Hurricane Impacts in Mississippi and Alabama
Lead Investigators:
Jerry Mitchell and
Susan Cutter, University of South Carolina
This research systematically assesses the disparities in the level of damage
(physical vulnerability) and the socio-economic characteristics of residents
(social vulnerability) along the Mississippi-Alabama coast. This project
continues to collect geographically referenced field data on the location and
extent of the destruction caused by storm surge inundation. Field data will be
correlated with empirically derived social vulnerability indices to more fully
explain place-based vulnerability to disaster events, in other words which
communities were the most vulnerable and why.
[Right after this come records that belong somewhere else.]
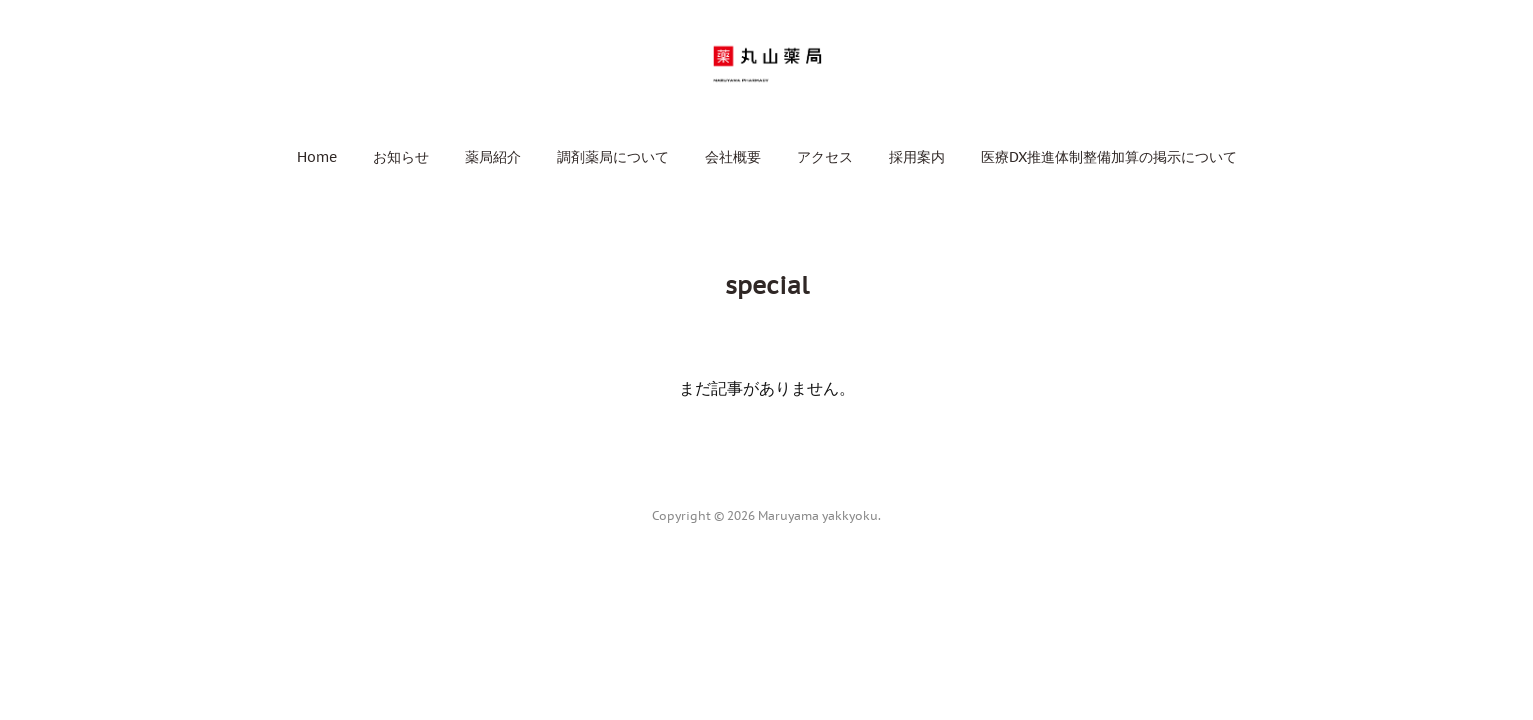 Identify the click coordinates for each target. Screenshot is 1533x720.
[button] (317, 157)
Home (317, 157)
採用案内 (917, 157)
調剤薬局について (613, 157)
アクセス (825, 157)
The results provide information to
state and local officials as they begin the process of reconstruction of these
coastal and inland communities. Originally funded by the Office of the Vice
President for Research and Health Sciences, University of South Carolina and now
supported by HVRI.

Hurricane Katrina: Moss Point, MS – House flipped upside down by storm surge
(Photo taken by Hazards Research Lab 10-15-05)
Publications
Cutter, S. L., C. T. Emrich, J. T. Mitchell, B. J. Boruff,
M. Gall, M. C. Schmidtlein, C. G. Burton, and G. Melton, 2006. "The Long Road Home:
Race, Class, and Recovery from Hurricane Katrina," Environment 48(2):8-20.
Cutter, S. L. and C. T. Emrich, 2006. "Moral Hazard, Social Catastrophe: The Changing
Face of Vulnerability along the Hurricane Coasts," Annals of the American Academy of
Political and Social Science 604: 102-112.